--- Task prompt ---
Go through the material and copy each line in which the word "header" shows up.

--- Information supplied ---
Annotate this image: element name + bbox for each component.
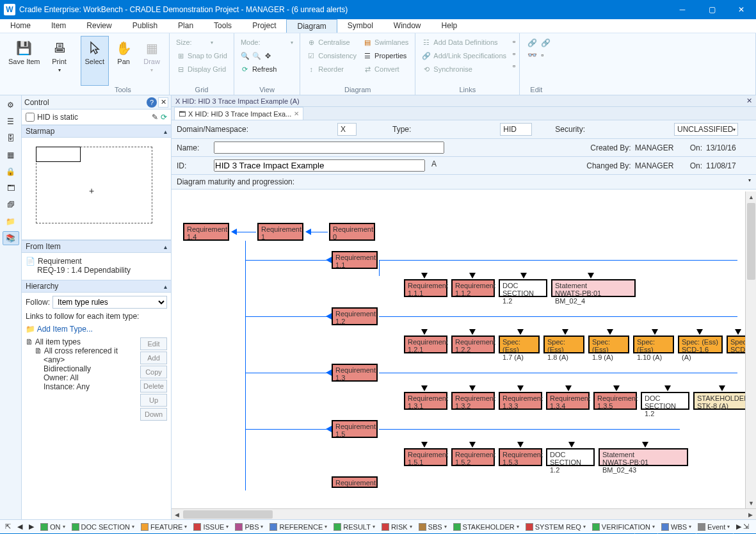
pan-button[interactable]: ✋ Pan bbox=[110, 36, 137, 86]
security-field[interactable]: UNCLASSIFIED▾ bbox=[674, 123, 738, 136]
diagram-node[interactable]: Spec: (Ess)1.7 (A) bbox=[499, 336, 540, 353]
tab-close-icon[interactable]: ✕ bbox=[294, 110, 299, 117]
diagram-node[interactable]: Requirement1.3.2 bbox=[451, 392, 495, 410]
menu-plan[interactable]: Plan bbox=[168, 19, 204, 33]
vscroll-thumb[interactable] bbox=[747, 203, 755, 280]
edit-icon-1[interactable]: 🔗 bbox=[527, 38, 537, 47]
up-button[interactable]: Up bbox=[140, 394, 167, 407]
menu-diagram[interactable]: Diagram bbox=[286, 19, 337, 33]
menu-tools[interactable]: Tools bbox=[204, 19, 242, 33]
menu-item[interactable]: Item bbox=[41, 19, 76, 33]
folder-icon[interactable]: 📁 bbox=[3, 214, 19, 229]
id-field[interactable] bbox=[214, 159, 425, 172]
menu-project[interactable]: Project bbox=[242, 19, 286, 33]
diagram-node[interactable]: Requirement1.5.1 bbox=[404, 448, 447, 466]
follow-select[interactable]: Item type rules bbox=[52, 296, 167, 309]
filter-doc-section[interactable]: DOC SECTION ▾ bbox=[69, 523, 137, 531]
properties-button[interactable]: ☰Properties bbox=[360, 49, 411, 62]
filter-reference[interactable]: REFERENCE ▾ bbox=[267, 523, 330, 531]
edit-mini-icon[interactable]: ✎ bbox=[152, 113, 158, 122]
list-icon[interactable]: ☰ bbox=[3, 115, 19, 129]
add-link-button[interactable]: 🔗Add/Link Specifications bbox=[419, 49, 509, 62]
diagram-node[interactable]: Requirement1.3.4 bbox=[546, 392, 590, 410]
refresh-mini-icon[interactable]: ⟳ bbox=[161, 113, 167, 122]
diagram-node[interactable]: StatementNWATS-PB:01 BM_02_4 bbox=[551, 279, 636, 297]
diagram-node[interactable]: Requirement1.3.1 bbox=[404, 392, 447, 410]
mode-dropdown[interactable]: Mode: ▾ bbox=[238, 36, 296, 49]
diagram-node[interactable]: Requirement1.2.2 bbox=[451, 336, 495, 353]
name-field[interactable] bbox=[214, 142, 444, 154]
menu-review[interactable]: Review bbox=[76, 19, 122, 33]
from-item-header[interactable]: From Item ▴ bbox=[22, 240, 171, 253]
diagram-node[interactable]: DOC SECTION1.2 bbox=[641, 392, 689, 410]
menu-publish[interactable]: Publish bbox=[122, 19, 168, 33]
link-extra-icon-2[interactable]: ▫ bbox=[513, 49, 515, 61]
type-field[interactable]: HID bbox=[500, 123, 532, 136]
window-icon[interactable]: 🗔 bbox=[3, 181, 19, 195]
binoculars-icon[interactable]: 👓 bbox=[527, 51, 537, 60]
convert-button[interactable]: ⇄Convert bbox=[360, 63, 411, 76]
snap-to-grid-button[interactable]: ⊞Snap to Grid bbox=[173, 49, 230, 62]
note-icon[interactable]: 🗊 bbox=[3, 198, 19, 212]
add-item-type-link[interactable]: Add Item Type... bbox=[37, 325, 93, 334]
move-icon[interactable]: ✥ bbox=[264, 51, 273, 60]
diagram-node[interactable]: Requirement1.1.1 bbox=[404, 279, 447, 297]
filter-wbs[interactable]: WBS ▾ bbox=[659, 523, 694, 531]
display-grid-button[interactable]: ⊟Display Grid bbox=[173, 63, 230, 76]
diagram-node[interactable]: Spec: (Ess)1.8 (A) bbox=[543, 336, 584, 353]
help-icon[interactable]: ? bbox=[147, 97, 157, 108]
zoom-buttons[interactable]: 🔍🔍✥ bbox=[238, 49, 296, 62]
filter-risk[interactable]: RISK ▾ bbox=[379, 523, 415, 531]
filter-event[interactable]: Event ▾ bbox=[695, 523, 732, 531]
filter-feature[interactable]: FEATURE ▾ bbox=[138, 523, 190, 531]
diagram-node[interactable]: Requirement1.1.2 bbox=[451, 279, 495, 297]
filter-system-req[interactable]: SYSTEM REQ ▾ bbox=[523, 523, 588, 531]
minimize-button[interactable]: ─ bbox=[668, 0, 697, 19]
filter-pbs[interactable]: PBS ▾ bbox=[232, 523, 266, 531]
vertical-scrollbar[interactable]: ▲ ▼ bbox=[745, 191, 756, 508]
diagram-node[interactable]: Requirement1.5 bbox=[332, 420, 378, 438]
edit-icon-3[interactable]: ▫ bbox=[541, 51, 543, 60]
horizontal-scrollbar[interactable]: ◀ ▶ bbox=[172, 508, 756, 519]
document-tab[interactable]: 🗔 X HID: HID 3 Trace Impact Exa... ✕ bbox=[174, 107, 303, 120]
library-icon[interactable]: 📚 bbox=[3, 231, 19, 245]
diagram-node[interactable]: StatementNWATS-PB:01 BM_02_43 bbox=[599, 448, 688, 466]
expand-left-icon[interactable]: ⇱ bbox=[3, 522, 13, 531]
close-breadcrumb-icon[interactable]: ✕ bbox=[746, 97, 752, 105]
scroll-down-icon[interactable]: ▼ bbox=[746, 498, 756, 508]
diagram-node[interactable]: Spec: (Ess)1.9 (A) bbox=[588, 336, 629, 353]
diagram-node[interactable]: STAKEHOLDERSTK-8 (A) bbox=[693, 392, 748, 410]
size-dropdown[interactable]: Size: ▾ bbox=[173, 36, 230, 49]
play-icon[interactable]: ▶ bbox=[26, 522, 36, 531]
delete-button[interactable]: Delete bbox=[140, 380, 167, 392]
swimlanes-button[interactable]: ▤Swimlanes bbox=[360, 36, 411, 49]
edit-button[interactable]: Edit bbox=[140, 337, 167, 350]
diagram-node[interactable]: Requirement bbox=[332, 476, 378, 488]
close-button[interactable]: ✕ bbox=[727, 0, 756, 19]
diagram-node[interactable]: Requirement1 bbox=[257, 223, 303, 241]
scroll-up-icon[interactable]: ▲ bbox=[746, 191, 756, 202]
diagram-node[interactable]: Requirement1.3.5 bbox=[593, 392, 637, 410]
draw-button[interactable]: ▦ Draw▾ bbox=[138, 36, 165, 86]
synchronise-button[interactable]: ⟲Synchronise bbox=[419, 63, 509, 76]
hierarchy-header[interactable]: Hierarchy ▴ bbox=[22, 280, 171, 293]
select-button[interactable]: Select bbox=[81, 36, 109, 86]
reorder-button[interactable]: ↕Reorder bbox=[304, 63, 359, 76]
diagram-node[interactable]: Requirement1.2 bbox=[332, 307, 378, 325]
menu-window[interactable]: Window bbox=[383, 19, 431, 33]
diagram-node[interactable]: Requirement1.3.3 bbox=[499, 392, 542, 410]
add-button[interactable]: Add bbox=[140, 352, 167, 364]
hscroll-thumb[interactable] bbox=[183, 510, 273, 519]
diagram-node[interactable]: Requirement1.3 bbox=[332, 364, 378, 382]
filter-sbs[interactable]: SBS ▾ bbox=[416, 523, 449, 531]
gear-icon[interactable]: ⚙ bbox=[3, 98, 19, 112]
diagram-node[interactable]: Spec: (Ess)SCD-1.6 (A) bbox=[678, 336, 723, 353]
add-data-button[interactable]: ☷Add Data Definitions bbox=[419, 36, 509, 49]
menu-help[interactable]: Help bbox=[431, 19, 468, 33]
diagram-node[interactable]: Spec: (Ess)1.10 (A) bbox=[633, 336, 674, 353]
diagram-node[interactable]: Requirement1.1 bbox=[332, 251, 378, 269]
copy-button[interactable]: Copy bbox=[140, 366, 167, 378]
diagram-node[interactable]: Requirement1.2.1 bbox=[404, 336, 447, 353]
down-button[interactable]: Down bbox=[140, 408, 167, 421]
diagram-node[interactable]: DOC SECTION1.2 bbox=[499, 279, 547, 297]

--- Response ---
from-item-header[interactable]: From Item ▴ bbox=[22, 240, 171, 253]
hierarchy-header[interactable]: Hierarchy ▴ bbox=[22, 280, 171, 293]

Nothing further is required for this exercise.